In Irwin v. Williamson Candy Company, 268 Mich 100, we had occasion to comment on our opinion in the Murphy Case, supra. We there held that the “master is not liable for negligent act of servant who had departed from direct route and had not returned to a place where his duty required him to be, al*231though the place of occurrence of act was less distant from destination than point of deviation.” We there said:
“Brinkman v. Zuckerman, 192 Mich 624, as indicated in Murphy v. Kuhartz, supra, is authority for the rule that, in case of a departure from the route, the master is not liable until the servant gets back on a direct route to the place where his duty requires him to be. As applied to the instant case, Mills had not reached the direct route to Flint when he crossed Second at Seward. The effect of appellant’s argument would be to construe Murphy v. Kuhartz, supra, as holding that when a servant reaches a point less distant from his proper destination than the point of deviation, he would then reenter the employment of his master. Such is not the meaning of the decision, nor is it a proper construction of the language of the opinion. * * *
“The emphasis must be placed on the last sentence of the quotation. To place a different construction upon the decision would result in absurd applications of the rule. Cases would be determined by comparisons of distances rather than upon proper consideration of the facts. Servants who engage in larks or escapades of their own, wholly unrelated to the business of their master, would thereby subject the master to damages. Such is neither the contemplation of the law nor the intent of our holding in that case.”

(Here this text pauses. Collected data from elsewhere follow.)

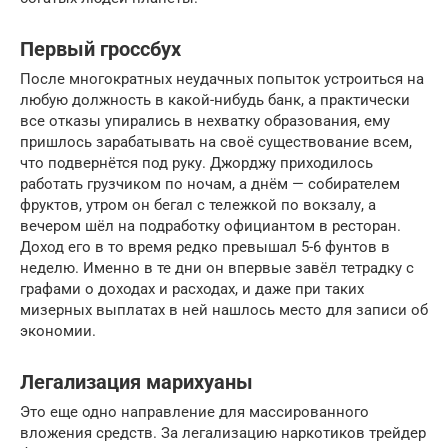
Первый гроссбух
После многократных неудачных попыток устроиться на
любую должность в какой-нибудь банк, а практически
все отказы упирались в нехватку образования, ему
пришлось зарабатывать на своё существование всем,
что подвернётся под руку. Джорджу приходилось
работать грузчиком по ночам, а днём — собирателем
фруктов, утром он бегал с тележкой по вокзалу, а
вечером шёл на подработку официантом в ресторан.
Доход его в то время редко превышал 5-6 фунтов в
неделю. Именно в те дни он впервые завёл тетрадку с
графами о доходах и расходах, и даже при таких
мизерных выплатах в ней нашлось место для записи об
экономии.
Легализация марихуаны
Это еще одно направление для массированного
вложения средств. За легализацию наркотиков трейдер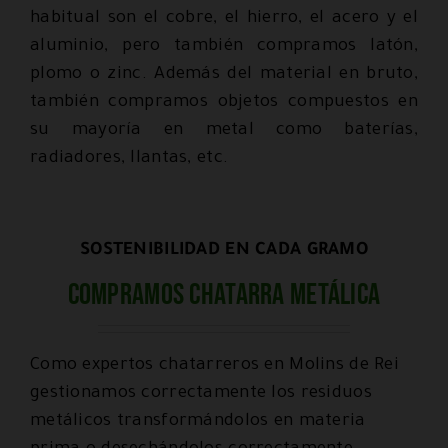
habitual son el cobre, el hierro, el acero y el
aluminio, pero también compramos latón,
plomo o zinc. Además del material en bruto,
también compramos objetos compuestos en
su mayoría en metal como baterías,
radiadores, llantas, etc.
SOSTENIBILIDAD EN CADA GRAMO
Compramos chatarra metálica
Como expertos chatarreros en Molins de Rei
gestionamos correctamente los residuos
metálicos transformándolos en materia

In my opinion, the purpose of the decision in the Irwin v. Williamson Candy Company Case, supra, was to close the door to the possibility of using the Murphy v. Kuhartz, decision, supra, in such a way as to allow a determination that the employer and employee relationship has been resumed on a comparison of distances alone. Something more is required, and that is that the employee must be in the exclusive business of his employer and not engaged in any business of his own. The effect of the *232decision of Mr. Justice Boyles would be to open the door to a determination being based on a finding that the employee was on a direct route to performing some duty for his employer, regardless of the distance away from the place of employment.
Other cases helpful in determining at what point the employer-employee relation is resumed after a deviation are collected in 22 ALR 1409, 45 ALR, 486, 50 ALR 1450, and 68 ALR 1056. The answer to the question of, at what point does. an. employee resume the relationship of an employee after deviation, is answered in the Murphy Case, supra, on the-question of “distance,” and the Irwin Case, supra, on the question of “being engaged in the exclusive business. of the employer.” Both of these conditions .must exist before there can be recovery. It is conceded that deceased cannot meet the requirment of' “distance.”
The award is vacated, with costs to appellant..
Dethmers, C. J., and Carr and Reid, JJ., concurred with Sharpe, J. Butzel, J.; did not sit.